Experimental treatment, contraction and relaxation times, and estimated effective doses

Treatment Dosage (on
days 6 and 9)
Sample
number (n=)
Mean
TCT (ms)
SEM Statistical
significance
compared w/PBS
Mean ½ RT (ms) SEM Statistical significance
compared w/ PBS
Estimated
concentration
(pg/mg=ng/ml)
Normal 6 5.84 0.04 N.S. 6.70 0.24 N.S.
PBS control 7 5.91 0.01 7.96 0.28
IGF1 0.5 µg 8 5.84 0.04 N.S. 5.92 0.30 p=0.001 40.6
5 µg 10 5.80 0.02 N.S. 6.89 0.32 N.S. 406
CT1 0.5 µg 6 5.80 0.05 N.S. 7.07 0.45 N.S. 67.8
5 µg 6 5.68 0.05 p=0.004 6.19 0.24 p=0.025 678
GDNF 5 µg 4 5.56 0.06 p<0.001 6.83 0.62 N.S. 426
IGF1 and CT1 IGF1 0.5 µg+ CT1 0.5 µg 7 5.70 0.04 p=0.006 6.46 0.30 N.S. (p=0.065) 40.6+67.8
IGF1 0.5 µg+ CT1 5 µg 6 5.75 0.02 N.S. 6.25 0.35 p=0.034 40.6+678
Compared w/ IgG
IgG control 1 µg 4 5.96 0.25 7.44 0.37
IGFBP4 1 µg 4 9.09 0.16 p<0.001 10.31 1.36 p<0.001
Anti-CT1 1 µg 4 5.78 0.13 N.S. 7.34 0.94 N.S.
Anti-GDNF 1 µg 5 7.40 0.66 p=0.051 6.71 0.66 N.S.

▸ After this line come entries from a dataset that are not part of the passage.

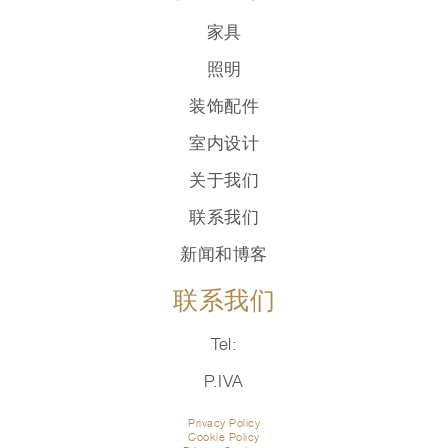
家具
照明
装饰配件
室内设计
关于我们
联系我们
新闻和博客
联系我们
Tel:
P.IVA
Privacy Policy
Cookie Policy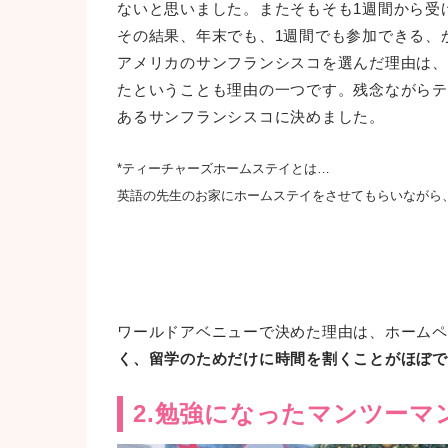
ないと思いました。またそもそも1週間から受
その結果、年末でも、1週間でも参加できる、
アメリカのサンフランシスコを選んだ理由は、
たということも理由の一つです。残念ながらテ
あるサンフランシスコに決めました。
*ティーチャーズホームステイとは…
英語の先生のお家にホームステイをさせてもらいながら
ワールドアベニューで決めた理由は、ホームペ
く、留学のためだけに時間を割くことがほぼで
2.勉強になったマンツーマ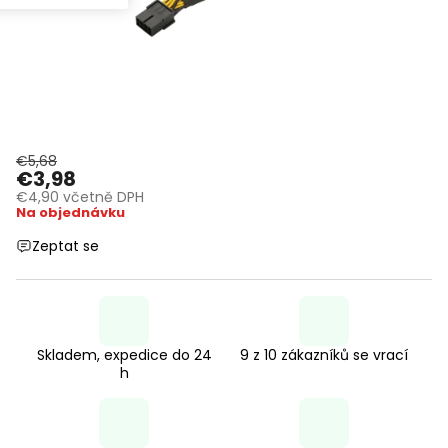
€5,68
€3,98
€4,90 včetně DPH
Na objednávku
Zeptat se
Skladem, expedice do 24
9 z 10 zákazníků se vrací
h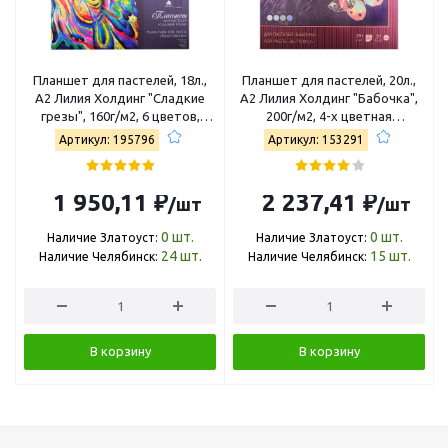
Планшет для пастелей, 18л.,
Планшет для пастелей, 20л.,
А2 Лилия Холдинг "Сладкие
А2 Лилия Холдинг "Бабочка",
грезы", 160г/м2, 6 цветов,
200г/м2, 4-х цветная
холст ППГ/А2
тонированная ПБ/А2
Артикул: 195796
Артикул: 153291
1 950,11 ₽
2 237,41 ₽
/шт
/шт
0
шт.
0
шт.
Наличие Златоуст:
Наличие Златоуст:
24
шт.
15
шт.
Наличие Челябинск:
Наличие Челябинск:
В корзину
В корзину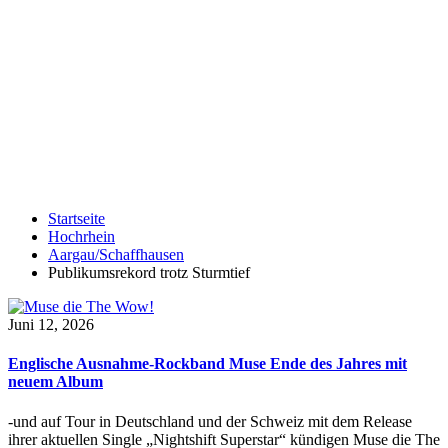
Startseite
Hochrhein
Aargau/Schaffhausen
Publikumsrekord trotz Sturmtief
Juni 12, 2026
Englische Ausnahme-Rockband Muse Ende des Jahres mit
neuem Album
-und auf Tour in Deutschland und der Schweiz mit dem Release
ihrer aktuellen Single „Nightshift Superstar“ kündigen Muse die The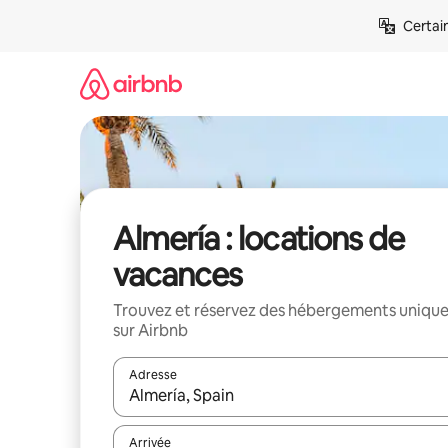
Aller
Certai
directement
au
contenu
Almería : locations de
vacances
Trouvez et réservez des hébergements uniqu
sur Airbnb
Adresse
Lorsque les résultats s'affichent, utilisez les flèc
Arrivée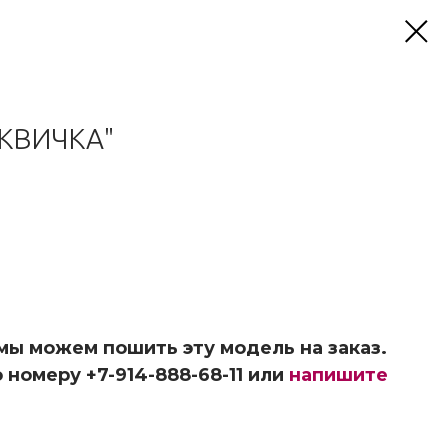
КВИЧКА"
 мы можем пошить эту модель на заказ.
 номеру +7-914-888-68-11 или
напишите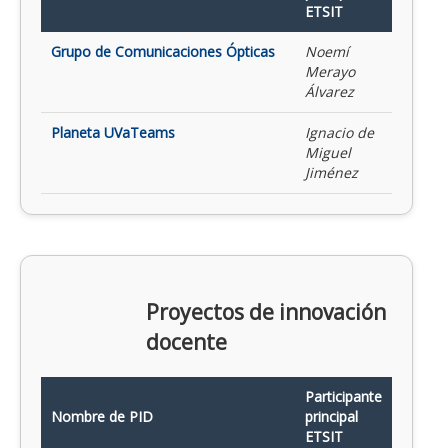
ETSIT
Grupo de Comunicaciones Ópticas
Noemí
Merayo
Álvarez
Planeta UVaTeams
Ignacio de
Miguel
Jiménez
Proyectos de innovación
docente
Participante
Nombre de PID
principal
ETSIT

N.S. not significant, PBS phosphate-buffered saline, ½ RT half relaxation time, SEM standard error of the mean, TCT twitch contraction time

Estimation of the effective doses of growth factors

To evaluate the retention of effective doses of exogenous growth factors in the superior oblique muscle, we injected a small amount of radiolabeled IGF1, CT1, or GDNF in the orbit. Fifteen hours later, approximately 0.06–0.6% of the growth factors was retained in the dehydrated muscle tissues, as revealed by gamma counting. Precipitation analysis of retained radiolabeled growth factors revealed that 90% of radioactivity was derived from protein-incorporated iodine, with only 10% free iodine (data not shown). Accordingly, the large majority of counts were non-degraded and presumably represented active growth factor. Based on the total amounts injected in the orbit (Table 1), more than 40.6 ng/ml IGF1 or 67.8 ng/ml CT1 was retained in the superior oblique muscles after low-dose injection (0.5 µg IGF1 or CT1) and more than 406 ng/ml IGF1, 678 ng/ml CT1, or 426 ng/ml GDNF was retained after high-dose injections (5 µg IGF1, CT1, or GDNF). The amount of growth factors measured in EOMs from the contralateral orbit was either below the threshold of detection or at least 10-fold lower than in the targeted EOMs. Concentrations of 10 ng/ml IGF1 and 20 ng/ml CT1 are sufficient to activate their receptors in skeletal myotubes and cardiomyocytes, respectively [33, 39]. Therefore, based on the exponential reduction known from previous measurements of EOMs [11], our injections of 2×0.5–5 µg growth factors yield effective doses [33, 39] in the superior oblique muscles at least 15 h after injection, and likely for a total of at least 2 days after each of the two injections.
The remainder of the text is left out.